GIVEN INFORMATION:

━━━━━━━━

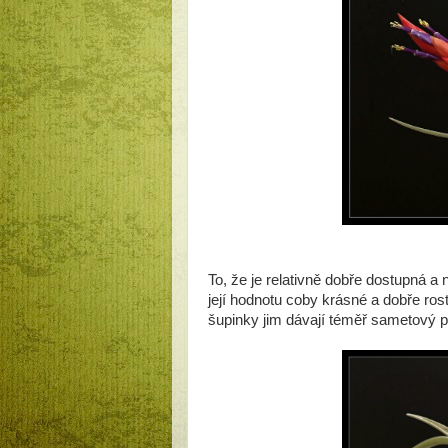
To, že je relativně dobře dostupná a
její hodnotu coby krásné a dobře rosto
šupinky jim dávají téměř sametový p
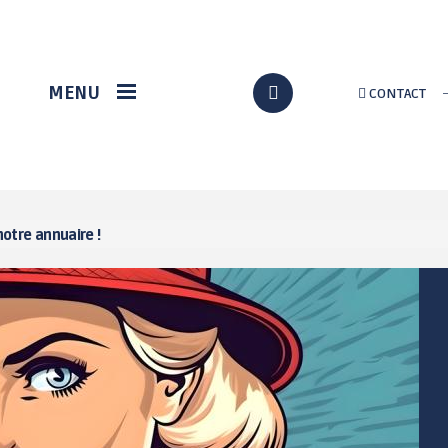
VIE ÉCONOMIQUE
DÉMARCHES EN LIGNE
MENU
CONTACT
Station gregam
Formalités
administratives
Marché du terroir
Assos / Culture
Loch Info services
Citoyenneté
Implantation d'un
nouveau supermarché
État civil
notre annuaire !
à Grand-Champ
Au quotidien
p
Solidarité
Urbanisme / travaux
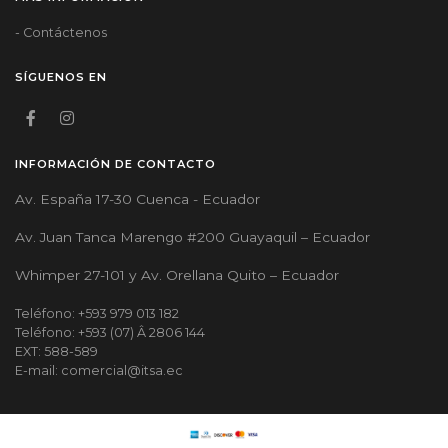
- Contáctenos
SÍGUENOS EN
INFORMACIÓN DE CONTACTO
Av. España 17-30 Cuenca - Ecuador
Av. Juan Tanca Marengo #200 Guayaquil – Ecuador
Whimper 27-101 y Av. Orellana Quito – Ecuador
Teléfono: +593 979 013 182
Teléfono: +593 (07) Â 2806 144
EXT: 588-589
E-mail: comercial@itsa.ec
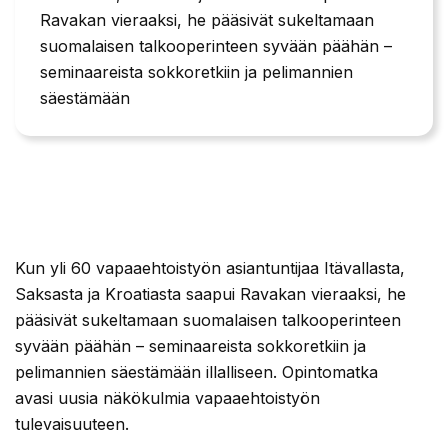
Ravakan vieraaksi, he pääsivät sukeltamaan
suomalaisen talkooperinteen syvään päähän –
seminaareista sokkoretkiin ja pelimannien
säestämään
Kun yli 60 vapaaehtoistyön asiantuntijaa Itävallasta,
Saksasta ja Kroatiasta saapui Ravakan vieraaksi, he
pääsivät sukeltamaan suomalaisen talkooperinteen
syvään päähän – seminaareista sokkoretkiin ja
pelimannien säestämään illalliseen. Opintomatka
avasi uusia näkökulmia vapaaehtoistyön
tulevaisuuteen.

━━━━━━━━

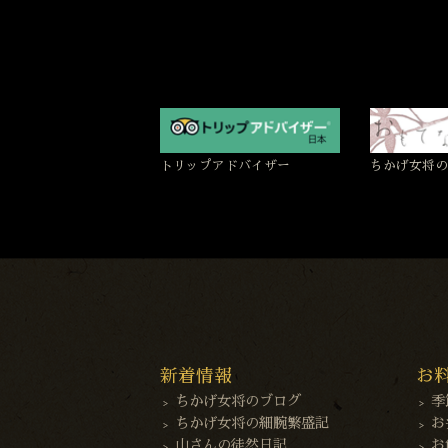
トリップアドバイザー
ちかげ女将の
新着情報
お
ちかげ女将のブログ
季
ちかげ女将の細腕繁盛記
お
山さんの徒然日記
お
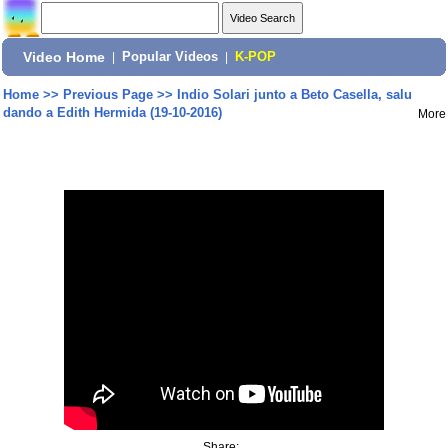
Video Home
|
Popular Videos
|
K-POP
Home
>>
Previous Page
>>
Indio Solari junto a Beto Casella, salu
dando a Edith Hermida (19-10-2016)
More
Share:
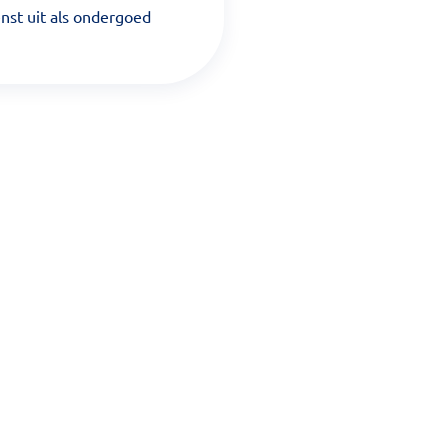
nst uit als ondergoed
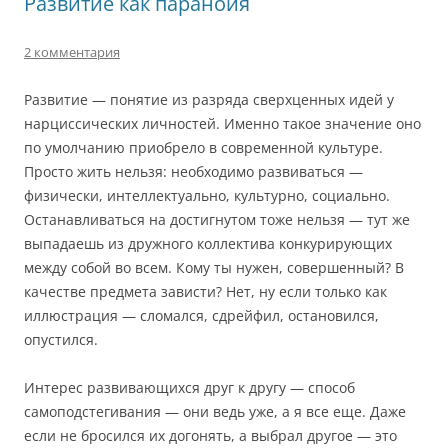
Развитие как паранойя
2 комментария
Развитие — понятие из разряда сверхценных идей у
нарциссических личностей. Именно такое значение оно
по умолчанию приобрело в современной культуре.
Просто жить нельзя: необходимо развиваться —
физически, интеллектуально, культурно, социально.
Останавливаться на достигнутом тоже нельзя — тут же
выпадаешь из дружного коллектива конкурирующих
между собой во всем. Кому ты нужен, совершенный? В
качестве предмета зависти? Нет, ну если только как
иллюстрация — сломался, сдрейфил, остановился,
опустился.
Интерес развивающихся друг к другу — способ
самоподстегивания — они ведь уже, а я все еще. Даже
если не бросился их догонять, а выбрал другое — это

━━━━━━━━

Apply a filter for "syvään" to the entries and show each line that passes.

RESULT:
suomalaisen talkooperinteen syvään päähän –
syvään päähän – seminaareista sokkoretkiin ja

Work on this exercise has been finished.